(Beginning of PROVIDED INFORMATION)

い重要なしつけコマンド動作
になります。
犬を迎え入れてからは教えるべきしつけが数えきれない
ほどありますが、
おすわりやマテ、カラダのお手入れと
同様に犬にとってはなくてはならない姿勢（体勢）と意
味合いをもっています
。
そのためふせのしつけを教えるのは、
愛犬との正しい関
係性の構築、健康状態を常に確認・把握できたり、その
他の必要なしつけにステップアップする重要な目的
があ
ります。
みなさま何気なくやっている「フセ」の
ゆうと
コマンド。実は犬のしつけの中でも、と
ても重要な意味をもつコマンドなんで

(End of PROVIDED INFORMATION)
(Beginning of PROVIDED INFORMATION)

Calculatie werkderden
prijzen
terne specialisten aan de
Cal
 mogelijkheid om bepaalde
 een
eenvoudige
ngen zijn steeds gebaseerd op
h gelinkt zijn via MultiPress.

(End of PROVIDED INFORMATION)

### ABOUT THIS TASK
Only the lines above starting at the line that holds "係性の構築、健康状態を常に確認・把握できたり、その" and ending at the line that holds "ても重要な意味をもつコマンドなんで" are to be repeated, exactly and in full.

### PROBLEM SOLUTION
係性の構築、健康状態を常に確認・把握できたり、その
他の必要なしつけにステップアップする重要な目的
があ
ります。
みなさま何気なくやっている「フセ」の
ゆうと
コマンド。実は犬のしつけの中でも、と
ても重要な意味をもつコマンドなんで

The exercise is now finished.